In response to Digicel entering the telecommunications market; C&WJ in 2008, embarked on a new high risk transformation strategy which included corporate re-branding and changing its name from C&WJ to LIME. Since the emergence of Digicel LIME has essentially been playing a constant game of catch up trying to hold on to what little of the market-share they still have. This has led to a fair amount of promotions and network improvements beneficial to the customers such as their 3G network upgrade and launching the Caribbean's first mobile television service. This show of technological improvement pushed Digicel to one up LIME by implementing 4G technology and upgrading their own network to better facilitate their customers growing mobile needs. Most recently LIME launched a $2.99 campaign on call rates to which Digicel countered with a flurry of call plans to give the customer the best available call rate to suit their needs. In our currently declining economy value for money is a major concern for customers no matter what company you side with.
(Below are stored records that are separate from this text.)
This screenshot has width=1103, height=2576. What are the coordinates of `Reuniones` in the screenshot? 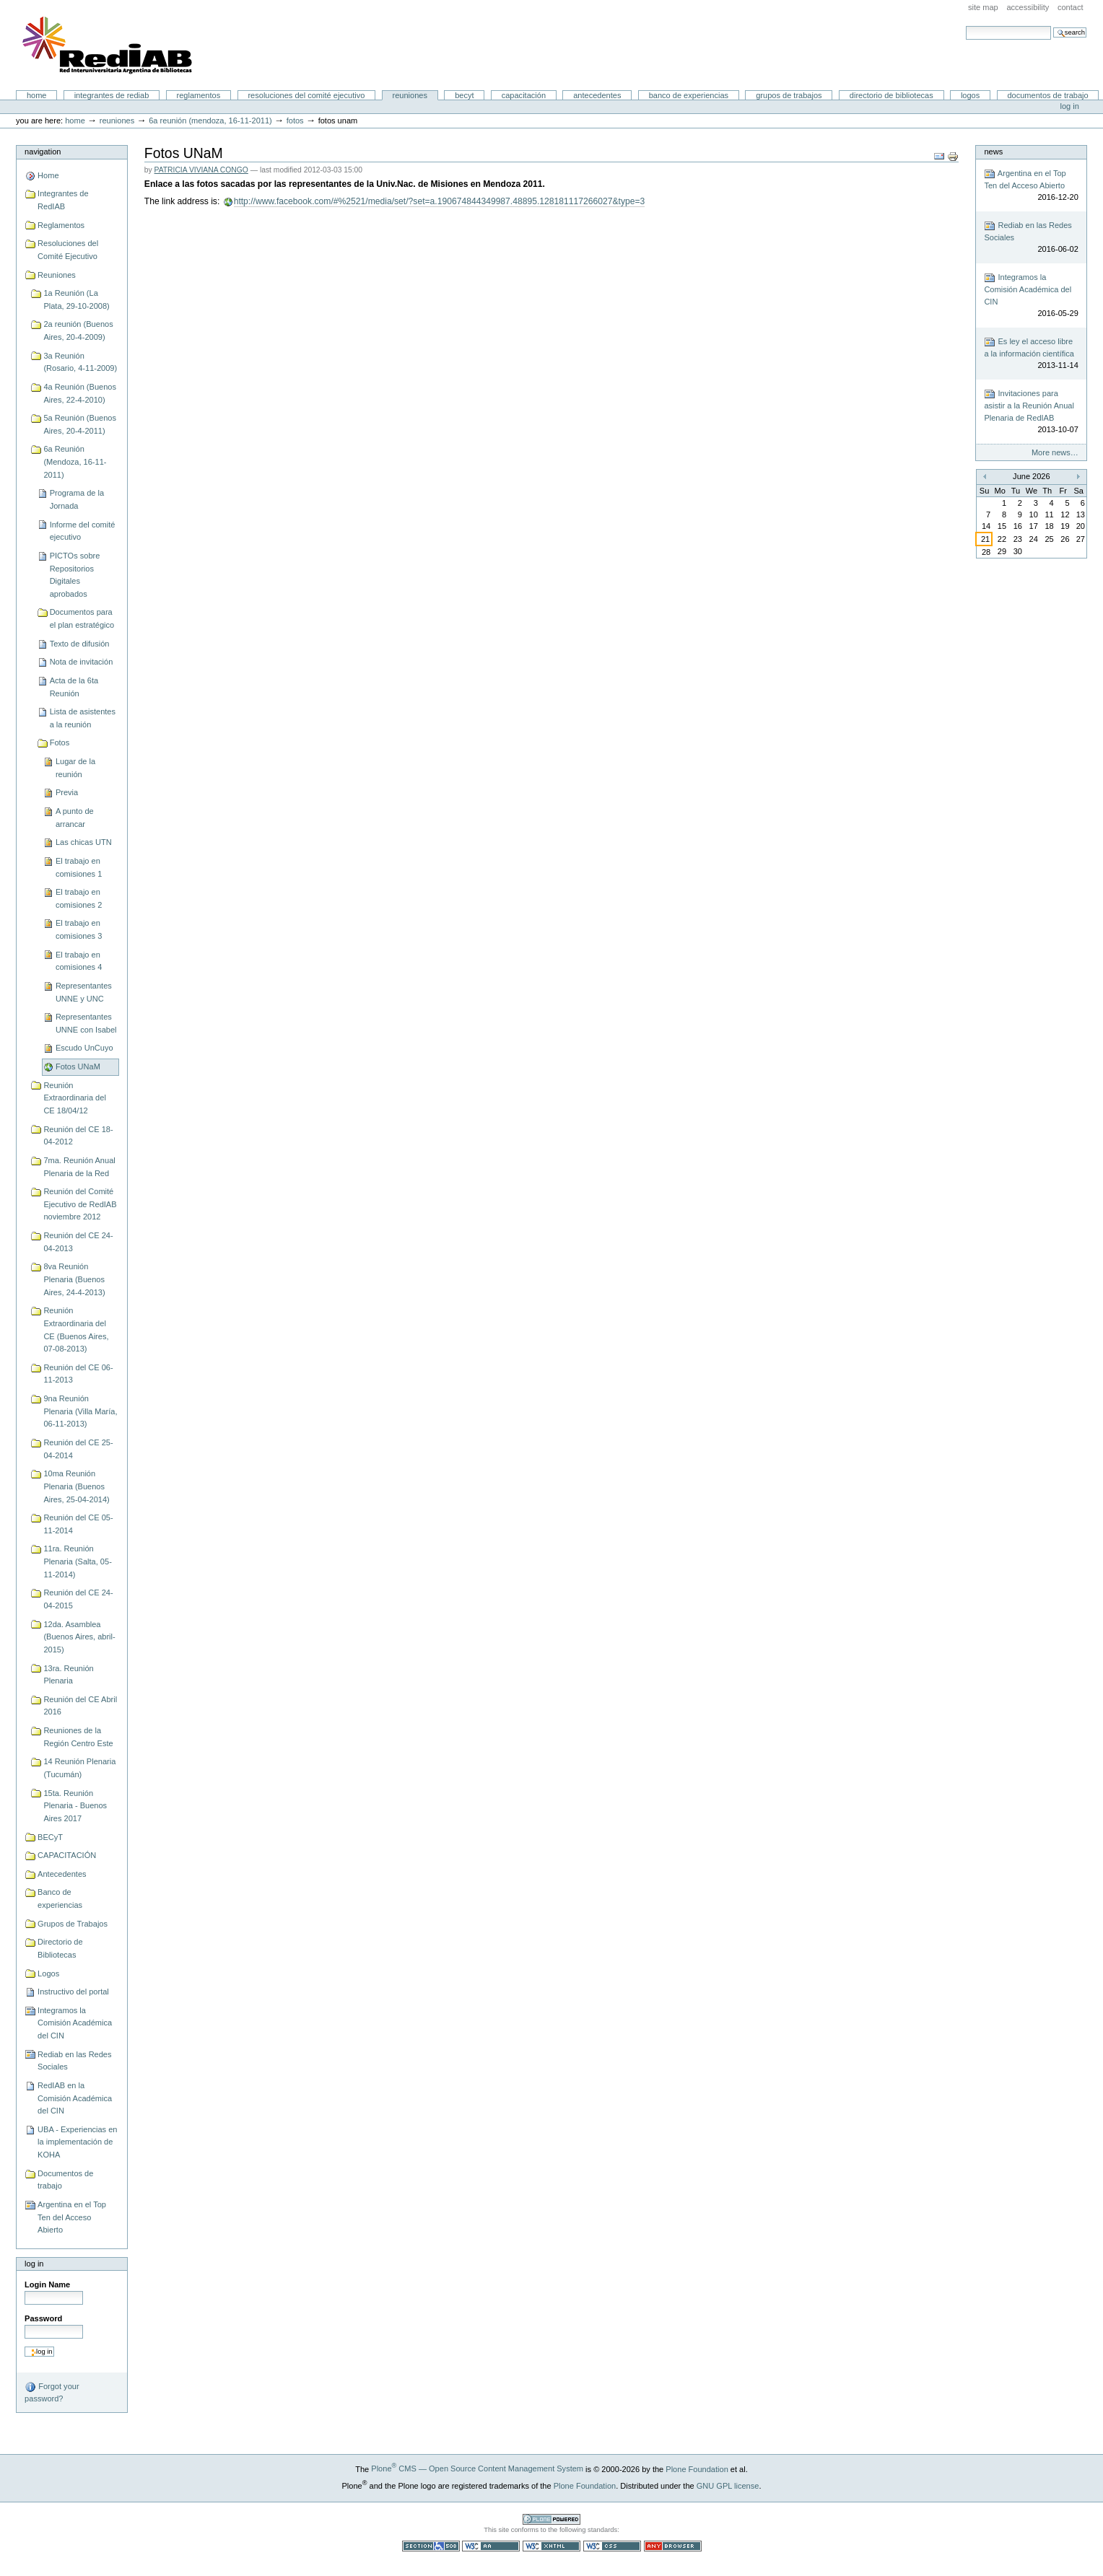 It's located at (410, 95). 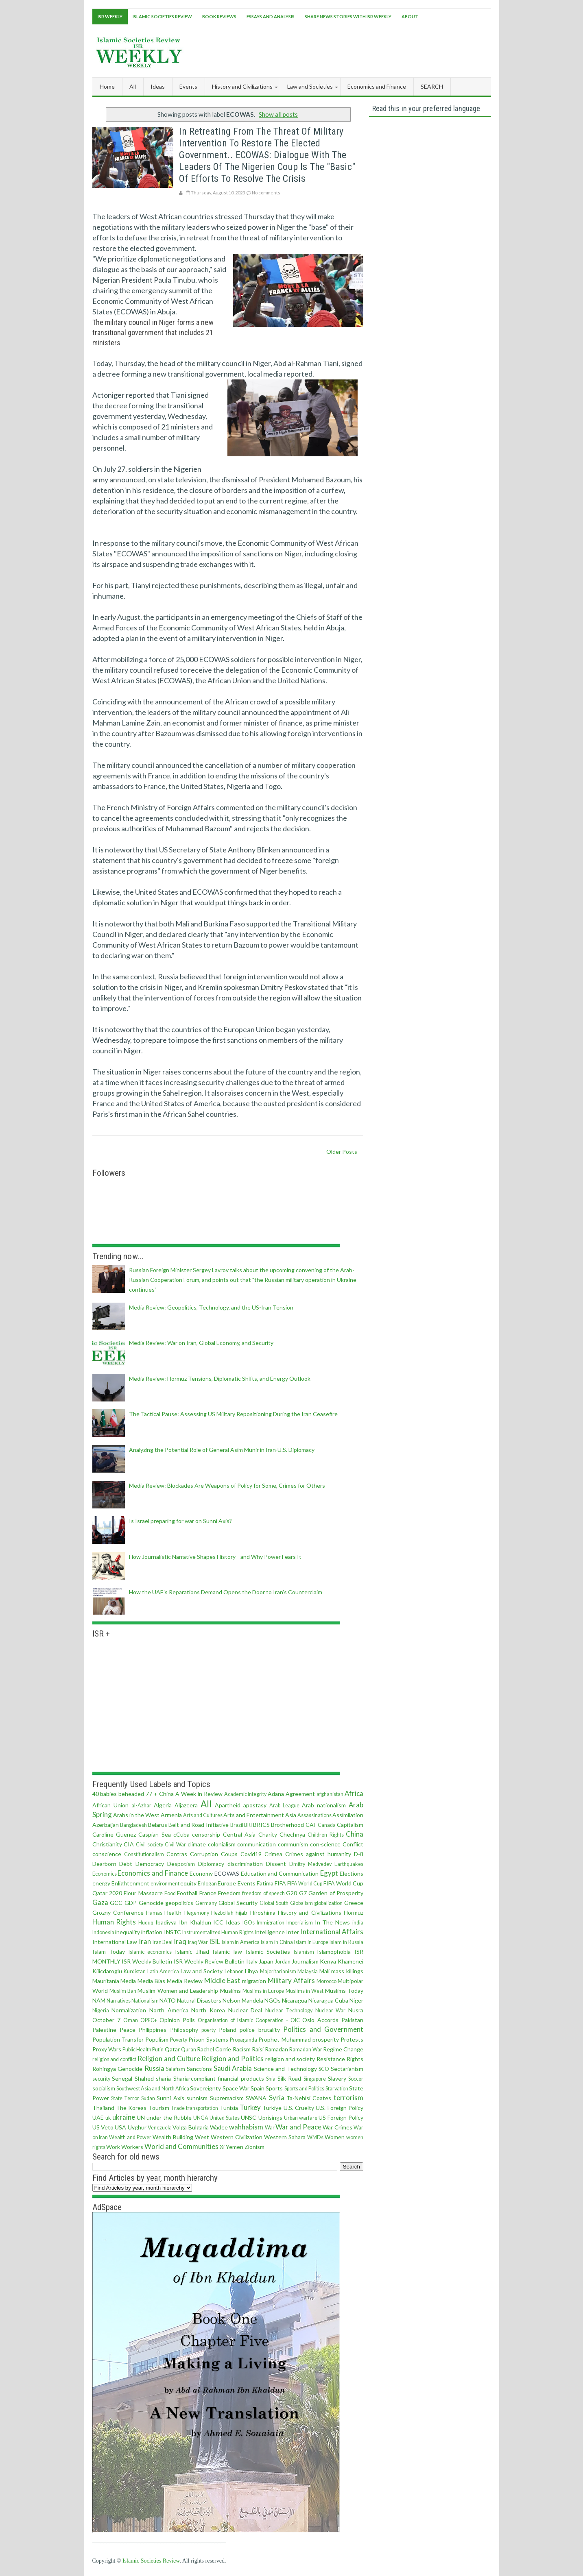 The image size is (583, 2576). Describe the element at coordinates (116, 1902) in the screenshot. I see `GCC` at that location.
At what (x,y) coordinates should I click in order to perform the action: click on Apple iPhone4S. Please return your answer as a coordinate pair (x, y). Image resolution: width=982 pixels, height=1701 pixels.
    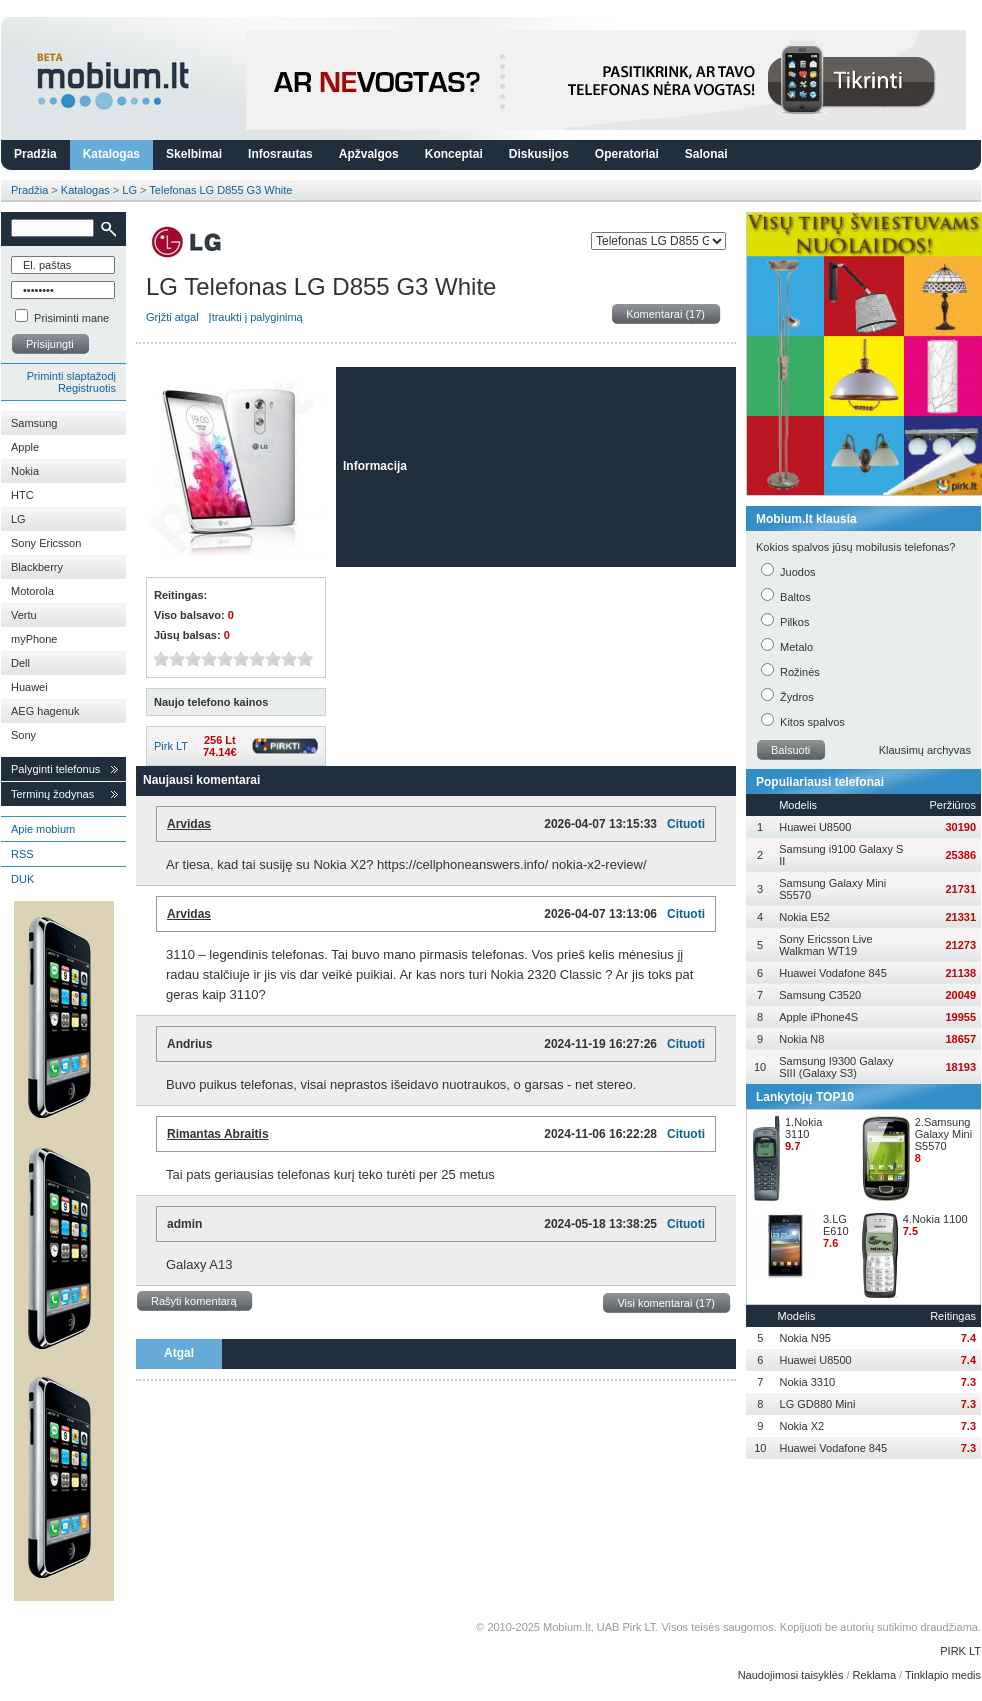     Looking at the image, I should click on (818, 1017).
With all that being said it seems like Digicel was one of if not the biggest catalyst for technological change in the recent history of Jamaica. This is seen from the direct impact they have made on the telecommunications industry as well as indirectly pushing the competition to step their game up and not just rest on their laurels. This primarily helps Jamaica as a whole to step forward into the technological information age and become self aware that just as they take notice of other countries they are being watched as well. As stated previously the impact can be seen in a variety of ways but more so on Jamaica's economy, culture and communications advancement.